The influence of mindfulness cognitive therapy on the early maladaptive schema in patients with depression
10.3760/cma.j.cn371468-20210702-00371
- VernacularTitle:正念认知治疗对抑郁障碍患者早期适应不良图式的影响
- Author:
Yaxue WU
1
;
Lixia ZHANG
;
Lei LIU
;
Yanli LI
Author Information
1. 北京大学回龙观临床医学院,北京回龙观医院临床三科,北京 100096
- Keywords:
Mindfulness-based cognitive therapy;
Depression;
Early maladaptive schema;
Anxiety;
Linear regression analysis
- From:
Chinese Journal of Behavioral Medicine and Brain Science
2022;31(1):37-42
- CountryChina
- Language:Chinese
-
Abstract:
Objective:To evaluate the effect of mindfulness-base cognitive therapy (MBCT) in improving patients with depression, and to explore its effect on patients early maladaptive schemas (EMSs).Methods:Sixty patients with depressive disorder were included in the pre- and post-control design, and MBCT treatment was carried out for 8 weeks. The Hamilton depression scale-17 (HAMD-17), Hamilton anxiety scale (HAMA), five facet mindfulness questionnaire (FFMQ), and Young schema questionnaire-short form (YSQ-SF) were used for evaluation. The scores of the three time points were compared by one-way repeated measure ANOVA and Kruskal Wallis test. Pearson correlation analysis and multiple linear regression analysis were used to explore the relationship between the improvement degree of depression and anxiety symptoms, as well as the changes of mindfulness level and schema.Results:There were significant differences in the total scores of HAMD-17, HAMA and FFMQ at baseline((15.4±5.0), (21.0±9.6), (115.8±11.7)), 4 weeks after intervention((11.4±6.7), (15.9±10.1), (121.9±14.2)) and 8 weeks((11.0±6.2), (15.4±8.7), (122.6±15.5)) after intervention ( F=25.22, 20.95, 14.02, all P<0.01). Further pairwise comparison, compared with baseline, the total scores of HAMD-17 and HAMA in patients with depression decreased (all P<0.05), and the total scores of FFMQ increased (all P<0.05) in 8 weeks and 4 weeks after treatment.There were no significant differences in the total scores of HAMD-17, HAMA and FFMQ between 8 weeks and 4 weeks after treatment (all P>0.05). There were significant differences on the scores of the emotional deprivation, abandonment/instability, failure, vulner ability to harm or illness, enmeshment/undeveloped self, unrelenting standards/hypercriticalness, and entitlement/grandiosity subscales in the YSQ-SF( H=2.00-17.11, all P<0.05). Regression analysis showed that the FFMQ total score difference has a linear relationship with the HAMA total score difference ( β=-0.363).

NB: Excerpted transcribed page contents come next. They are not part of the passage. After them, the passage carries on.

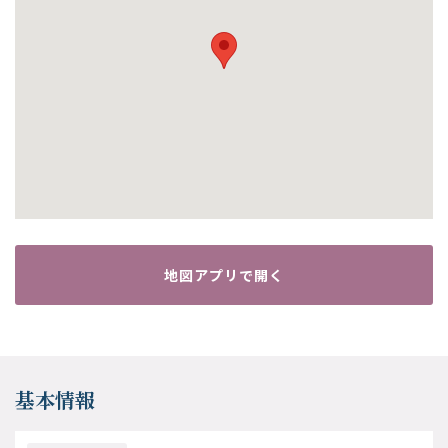
地図アプリで開く
基本情報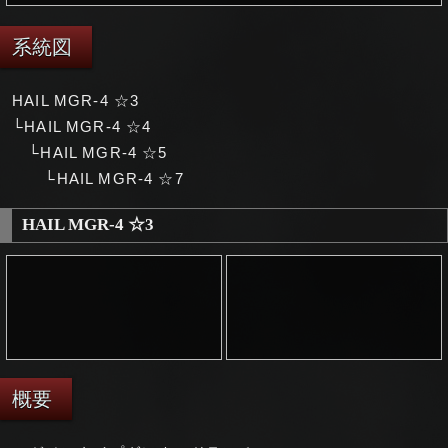
系統図
HAIL MGR-4 ☆3
└HAIL MGR-4 ☆4
└HAIL MGR-4 ☆5
└HAIL MGR-4 ☆7
HAIL MGR-4 ☆3
概要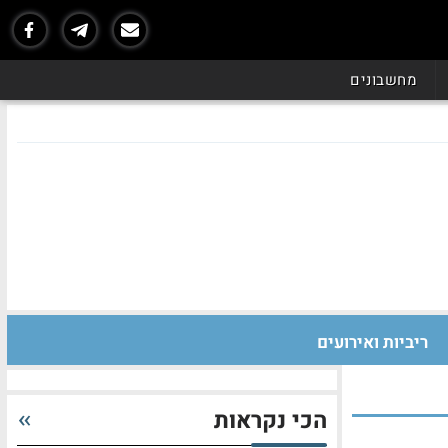
מחשבונים
ריביות ואירועים
הכי נקראות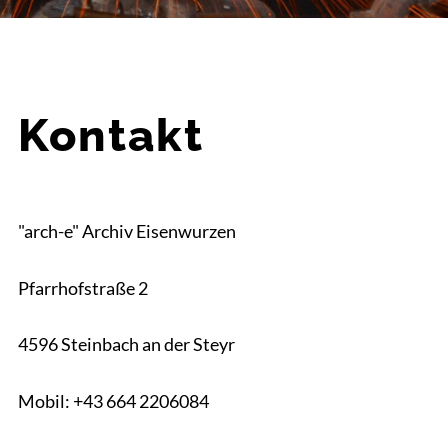
Kontakt
"arch-e" Archiv Eisenwurzen
Pfarrhofstraße 2
4596 Steinbach an der Steyr
Mobil: +43 664 2206084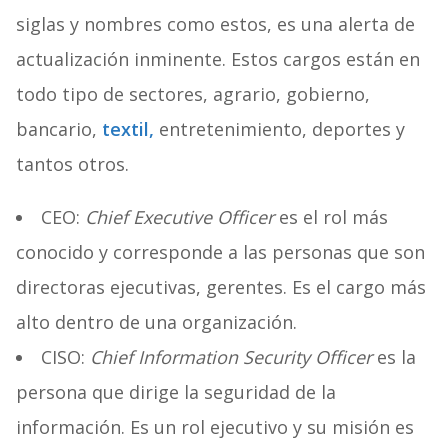
siglas y nombres como estos, es una alerta de
actualización inminente. Estos cargos están en
todo tipo de sectores, agrario, gobierno,
bancario,
textil,
entretenimiento, deportes y
tantos otros.
CEO:
Chief Executive Officer
es el rol más
conocido y corresponde a las personas que son
directoras ejecutivas, gerentes. Es el cargo más
alto dentro de una organización.
CISO:
Chief Information Security Officer
es la
persona que dirige la seguridad de la
información. Es un rol ejecutivo y su misión es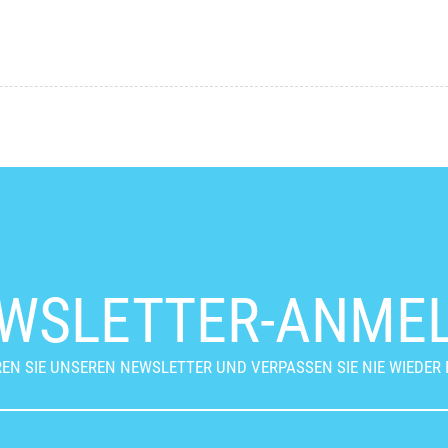
WSLETTER-ANME
EN SIE UNSEREN NEWSLETTER UND VERPASSEN SIE NIE WIEDER 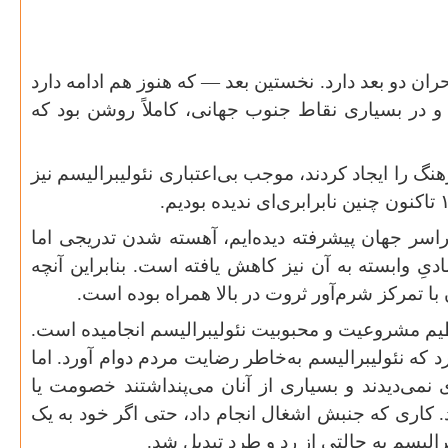
حران دو بعد دارد. نخستین بعد — که هنوز هم ادامه دارد
و در بسیاری نقاط جنوب جهانی، کاملاً روشن بود که
گ را ایجاد کردند، موجب بی‌اعتباری نئولیبرالیسم نیز
تاکنون چنین نابرابری‌ای ندیده بودیم
.
راسر جهان پیشرفته دیده‌ایم، آهسته شدن تدریجی اما
ِ وابسته به آن نیز کاهش یافته است. بنابراین آنچه
با تمرکز شرم‌آور ثروت در بالا همراه بوده است
.
م مشروعیت و محبوبیت نئولیبرالیسم انجامیده است.
 که نئولیبرالیسم به‌خاطر رضایت مردم دوام آورد. اما
 نمی‌دیدند و بسیاری از آنان می‌پنداشتند خصومت یا
کاری که جنبش اشغال انجام داد، حتی اگر خود به یک
برالیسم به حالتی از رد و طرد تبدیل شد
.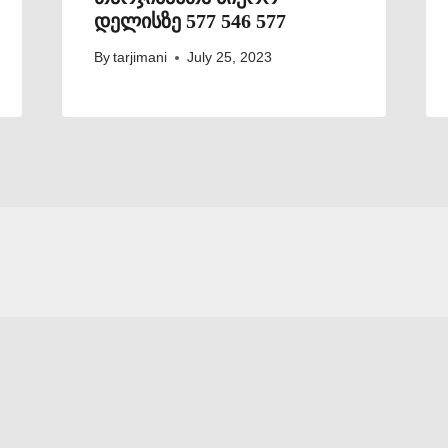
დელისზე 577 546 577
By
tarjimani
July 25, 2023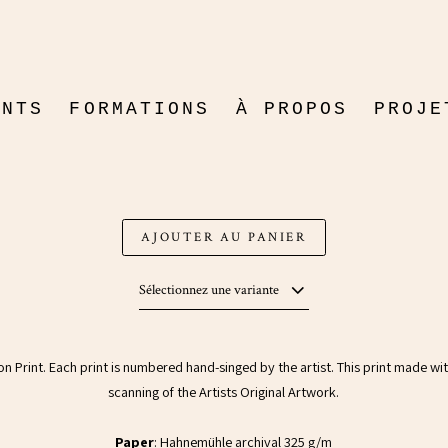
MOUNTAINS
ENTS
FORMATIONS
À PROPOS
PROJE
FICTI
Print
DOCUM
$20.3
(30% DÉSACTIVÉ)
AJOUTER AU PANIER
Sélectionnez une variante
tion Print. Each print is numbered hand-singed by the artist. This print made wi
scanning of the Artists Original Artwork.
Paper
: Hahnemühle archival 325 g/m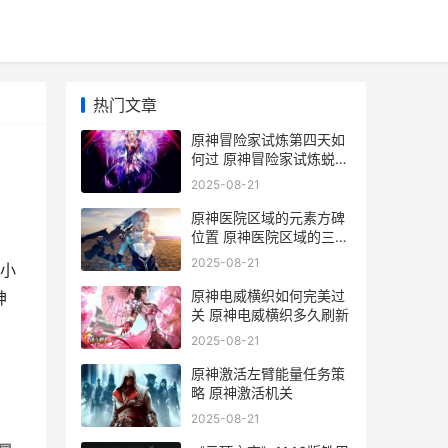
热门文章
原神冒险家试炼第四天如
何过 原神冒险家试炼蜕变
怎么过
2025-08-21
原神医院区域的元素方碑
位置 原神医院区域的三个
方碑在哪
2025-08-21
面小
原神电威横织如何完美过
神
关 原神电威横织多久刷新
2025-08-21
原神激活左臂能量任务策
略 原神激活机关
2025-08-21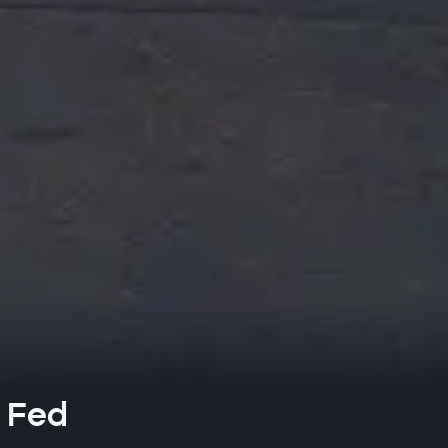
a Fed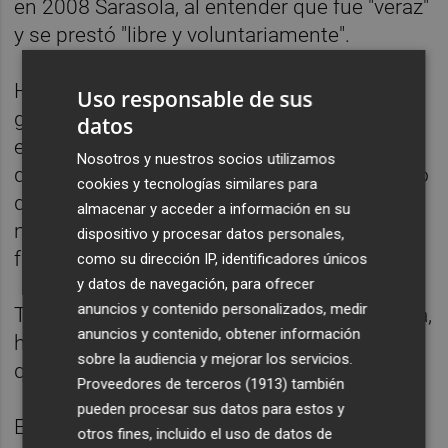
en 2008 Sarasola, al entender que fue "veraz"
y se prestó "libre y voluntariamente".
Hoy han declarado en el juicio los dos
Uso responsable de sus
guardias civiles que estuvieron presentes en
datos
ese interrogatorio y ambos han sostenido
Nosotros y nuestros socios utilizamos
que fue una declaración sin presiones, por lo
cookies y tecnologías similares para
que, según el fiscal, en ella no se produjo
almacenar y acceder a información en su
ninguna vulneración de sus derechos
dispositivo y procesar datos personales,
fundamentales.
como su dirección IP, identificadores únicos
y datos de navegación, para ofrecer
anuncios y contenido personalizados, medir
Tampoco puso ninguna objeción a la misma,
anuncios y contenido, obtener información
ha recordado el fiscal, el abogado de oficio
sobre la audiencia y mejorar los servicios.
que asistió a Sarasola en su declaración.
Proveedores de terceros (1913)
también
pueden procesar sus datos para estos y
El representante del ministerio público ha
otros fines, incluido el uso de datos de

There was a linear relationship between the emotional deprivation scale score difference and the HAMD-17 total score difference ( β=-0.292). Dependence/incompetence and submission scale score difference showed a linear relationship with the HAMA total score difference ( β=0.334, 0.278). Conclusion:MBCT can improve the anxiety and depression symptoms of patients with depression, and the improvement of some EMSs may be the mechanism of MBCT in the treatment of depression.